Several top officials from state and national transportation agencies were in town today to see some of the SFMTA's latest street safety measures. Meanwhile, local street safety advocates continue to push the SFMTA to pick up the pace on delivering pedestrian and bike safety infrastructure.
At a City Hall committee hearing yesterday, SFMTA Sustainable Streets Director Tom Maguire reported on some solid steps the agency is taking to cut through the bureaucratic red tape that holds up street safety fixes.
While the reforms are "definitely a work in progress," Maguire told Supervisors Jane Kim and Scott Wiener that the SFMTA has adopted new processes and hired new management to speed up the delivery of safer streets.
"There does need to be a bit of a culture change and a raised expectation that we do need to be doing more, better, faster within MTA if we're going to reach the Vision Zero goal," Maguire said.
In recent weeks, he said, project managers at SFMTA and SF County Transportation Authority have attended an "intensive training course" focused on rolling out a "capital project control system," so that managers at both agencies "are on the same level." The SFMTA is also hiring a project delivery director to "re-engineer and streamline the project delivery process across the entire Sustainable Streets Division" while "providing a single point of accountability."
The SFMTA also holds regular meetings with other agencies like the Department of Public Works and Caltrans to ensure that coordination is "baked into projects," said Maguire. He said there is higher priority on "getting the scope right the first time" and making sure other agencies "are at the table" up front, to ensure smaller projects don't become unexpectedly larger and slow down the original plans.
The SFMTA has shown that it can move faster for high-priority projects, such as the parking-protected bike lane coming to 13th Street in the next couple of months, which was announced in late January. As part of the project, the SFMTA began installing painted curb extensions today at the traffic circle at Division, Eighth, and Townsend Streets.
At the hearing, Supervisor Kim also noted that pilot projects like the bike lane widening on Folsom Street and a pedestrian scramble signal phase at Stockton and Sacramento Streets seem to have been installed "within two months" of traffic fatalities at those intersections.
"I don't want to sound like I'm accusing MTA of this, but it feels like, from a general public perspective, that it takes a fatality to get a project into place faster," she said.
Maguire pointed out that such pilot projects don't have to undergo the lengthy environmental review process required by the CA Environmental Quality Act.

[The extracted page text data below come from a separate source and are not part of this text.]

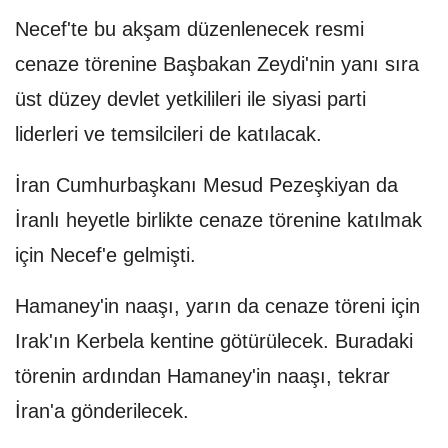
Necef'te bu akşam düzenlenecek resmi
cenaze törenine Başbakan Zeydi'nin yanı sıra
üst düzey devlet yetkilileri ile siyasi parti
liderleri ve temsilcileri de katılacak.
İran Cumhurbaşkanı Mesud Pezeşkiyan da
İranlı heyetle birlikte cenaze törenine katılmak
için Necef'e gelmişti.
Hamaney'in naaşı, yarın da cenaze töreni için
Irak'ın Kerbela kentine götürülecek. Buradaki
törenin ardından Hamaney'in naaşı, tekrar
İran'a gönderilecek.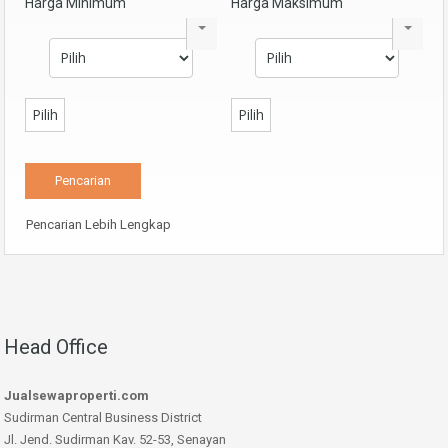
Harga Minimum
Harga Maksimum
Pilih
Pilih
Pencarian Lebih Lengkap
Head Office
Jualsewaproperti.com
Sudirman Central Business District
Jl. Jend. Sudirman Kav. 52-53, Senayan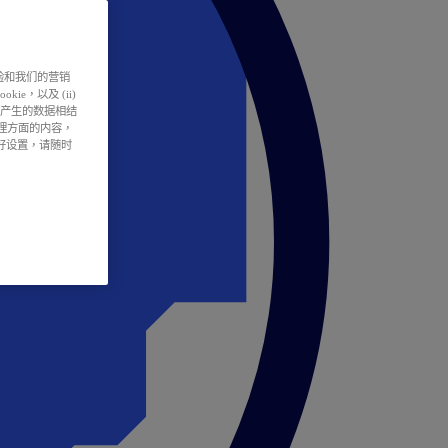
户体验和我们的营销
ie，以及 (ii)
所产生的数据相结
处理方面的内容，
偏好设置，请随时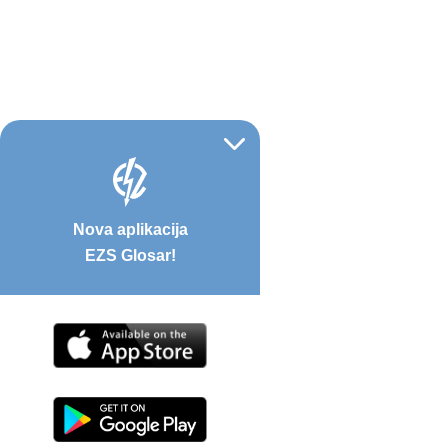
Nova aplikacija
EZS Glosar!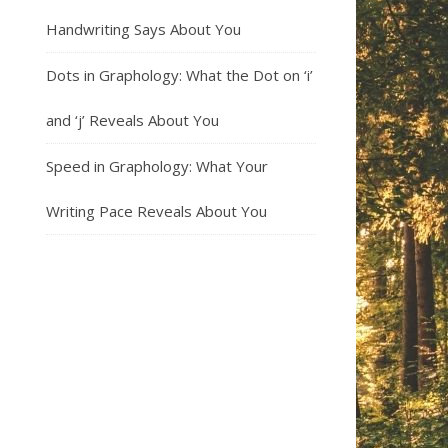
Handwriting Says About You
Dots in Graphology: What the Dot on ‘i’
and ‘j’ Reveals About You
Speed in Graphology: What Your
Writing Pace Reveals About You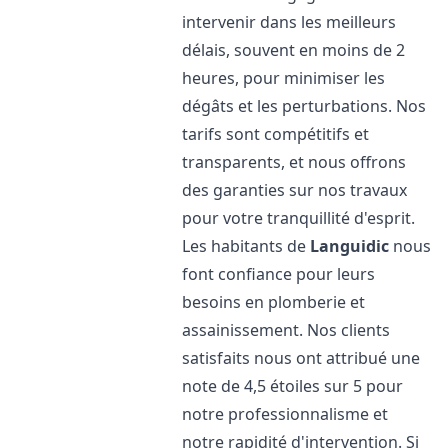
intervenir dans les meilleurs
délais, souvent en moins de 2
heures, pour minimiser les
dégâts et les perturbations. Nos
tarifs sont compétitifs et
transparents, et nous offrons
des garanties sur nos travaux
pour votre tranquillité d'esprit.
Les habitants de
Languidic
nous
font confiance pour leurs
besoins en plomberie et
assainissement. Nos clients
satisfaits nous ont attribué une
note de 4,5 étoiles sur 5 pour
notre professionnalisme et
notre rapidité d'intervention. Si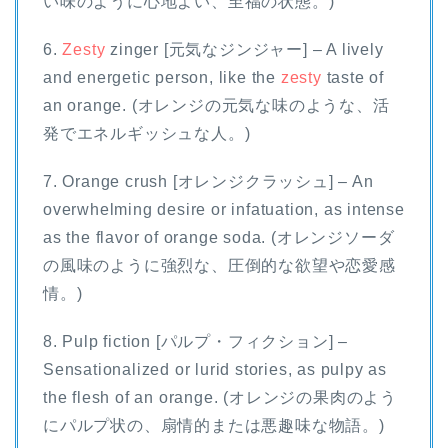
い味のように心地よい、至福の状態。)
6.
Zesty
zinger [元気なジンジャー] – A lively
and energetic person, like the
zesty
taste of
an orange. (オレンジの元気な味のような、活
発でエネルギッシュな人。)
7. Orange crush [オレンジクラッシュ] – An
overwhelming desire or infatuation, as intense
as the flavor of orange soda. (オレンジソーダ
の風味のように強烈な、圧倒的な欲望や恋愛感
情。)
8. Pulp fiction [パルプ・フィクション] –
Sensationalized or lurid stories, as pulpy as
the flesh of an orange. (オレンジの果肉のよう
にパルプ状の、扇情的または悪趣味な物語。)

The recent Howard Street bike lane widening didn't have to either, since it didn't remove a traffic lane. But, he added, "I want to get to a point where we're moving much faster through the design, legislation, and environmental processes."
The SFMTA said in a press release today that city officials "are asking their state and federal counterparts to help in several areas, including cutting red tape for funding and making the environmental review process more efficient."
While SF has plenty of room to improve, the city is apparently ahead of the curve nationally when it comes to re-shaping streets for safety.
SFMTA Director Ed Reiskin today showcased recent street safety measures to senior officials from the California Office of Traffic Safety, the California State Transportation Agency, the Federal Highway Administration, and the National Highway Traffic Safety Administration.
The tour included Polk Street, where the SFMTA is installing an initial batch of safety measures. Already completed are painted bulb-outs at five intersections, zebra-striped crosswalks at 25 intersections, and an extended but unprotected southbound bike lane.
But that installation came after a two-year planning process, during which the project was delayed by a year and heavily watered-down due to some merchants obsessed with preserving car parking. Construction on the main changes that require concrete work is set to begin in a year.
Still, California OTS Director Rhonda Craft said in a statement that SF's Vision Zero efforts "can stand as a model for others who are trying to make their communities safer for all roadway users."
“Having these organizations and delegates here to learn about our Vision Zero efforts really underscores San Francisco’s recent work to create a culture of traffic safety,” Reiskin said in a statement. “While our goal of zero traffic fatalities by 2024 has a long time horizon, we are working quickly today to increase safety citywide while larger projects and initiatives are being developed.”